> [Problem details]:
Your task is to copy every line below that contains the word "werden".

Items from a dataset
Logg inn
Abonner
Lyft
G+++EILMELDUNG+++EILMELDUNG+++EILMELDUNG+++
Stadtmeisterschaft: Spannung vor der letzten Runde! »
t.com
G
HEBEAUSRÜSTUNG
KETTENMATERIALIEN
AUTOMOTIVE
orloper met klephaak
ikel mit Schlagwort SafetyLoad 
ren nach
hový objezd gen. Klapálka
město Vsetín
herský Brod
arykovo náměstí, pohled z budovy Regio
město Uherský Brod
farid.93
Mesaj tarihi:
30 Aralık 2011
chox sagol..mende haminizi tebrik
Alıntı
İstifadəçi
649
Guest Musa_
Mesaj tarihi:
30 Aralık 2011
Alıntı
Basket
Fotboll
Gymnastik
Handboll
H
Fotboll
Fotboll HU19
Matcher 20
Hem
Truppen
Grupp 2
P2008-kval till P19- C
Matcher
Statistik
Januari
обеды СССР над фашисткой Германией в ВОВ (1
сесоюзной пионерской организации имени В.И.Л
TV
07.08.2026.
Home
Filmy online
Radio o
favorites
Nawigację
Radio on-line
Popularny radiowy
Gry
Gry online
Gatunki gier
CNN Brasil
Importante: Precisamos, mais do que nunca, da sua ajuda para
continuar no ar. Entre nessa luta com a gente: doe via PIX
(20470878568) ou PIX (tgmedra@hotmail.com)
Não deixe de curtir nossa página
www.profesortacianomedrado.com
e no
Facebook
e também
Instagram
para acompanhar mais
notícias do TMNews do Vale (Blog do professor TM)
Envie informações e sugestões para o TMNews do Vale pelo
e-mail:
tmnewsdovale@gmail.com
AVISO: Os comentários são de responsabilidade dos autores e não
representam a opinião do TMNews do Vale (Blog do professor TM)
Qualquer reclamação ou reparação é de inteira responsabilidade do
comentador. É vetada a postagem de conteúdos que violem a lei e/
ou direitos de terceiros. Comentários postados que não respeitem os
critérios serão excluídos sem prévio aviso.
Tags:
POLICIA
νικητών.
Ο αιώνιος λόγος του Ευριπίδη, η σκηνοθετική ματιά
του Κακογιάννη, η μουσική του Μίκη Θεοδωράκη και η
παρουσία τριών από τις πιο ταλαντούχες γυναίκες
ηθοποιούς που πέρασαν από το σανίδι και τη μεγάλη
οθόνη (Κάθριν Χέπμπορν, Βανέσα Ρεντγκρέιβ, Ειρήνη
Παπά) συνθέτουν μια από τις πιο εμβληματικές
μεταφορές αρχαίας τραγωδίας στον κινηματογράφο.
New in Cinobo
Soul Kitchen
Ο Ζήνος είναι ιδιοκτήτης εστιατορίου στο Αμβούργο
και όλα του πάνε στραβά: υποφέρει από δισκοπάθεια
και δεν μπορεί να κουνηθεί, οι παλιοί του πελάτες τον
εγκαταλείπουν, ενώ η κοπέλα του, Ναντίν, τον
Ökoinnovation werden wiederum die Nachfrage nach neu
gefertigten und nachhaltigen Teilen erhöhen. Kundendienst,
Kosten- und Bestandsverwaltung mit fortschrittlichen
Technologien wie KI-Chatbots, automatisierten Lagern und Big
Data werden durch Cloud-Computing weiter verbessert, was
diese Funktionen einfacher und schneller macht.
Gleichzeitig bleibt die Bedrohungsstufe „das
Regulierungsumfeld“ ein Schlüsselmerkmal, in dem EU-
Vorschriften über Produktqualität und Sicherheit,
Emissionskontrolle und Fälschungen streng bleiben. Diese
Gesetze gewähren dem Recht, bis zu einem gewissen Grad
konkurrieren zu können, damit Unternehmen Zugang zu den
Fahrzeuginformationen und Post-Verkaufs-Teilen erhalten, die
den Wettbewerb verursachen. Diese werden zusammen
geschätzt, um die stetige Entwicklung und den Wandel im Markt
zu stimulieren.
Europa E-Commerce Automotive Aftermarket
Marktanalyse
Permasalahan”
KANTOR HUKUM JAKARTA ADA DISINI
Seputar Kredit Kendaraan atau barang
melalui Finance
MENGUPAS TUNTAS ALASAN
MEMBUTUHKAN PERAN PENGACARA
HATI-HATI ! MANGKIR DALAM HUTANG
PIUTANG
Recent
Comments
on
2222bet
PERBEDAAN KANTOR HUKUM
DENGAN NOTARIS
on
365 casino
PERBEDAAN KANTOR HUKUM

> [Finished task]:
Ökoinnovation werden wiederum die Nachfrage nach neu
Data werden durch Cloud-Computing weiter verbessert, was
den Wettbewerb verursachen. Diese werden zusammen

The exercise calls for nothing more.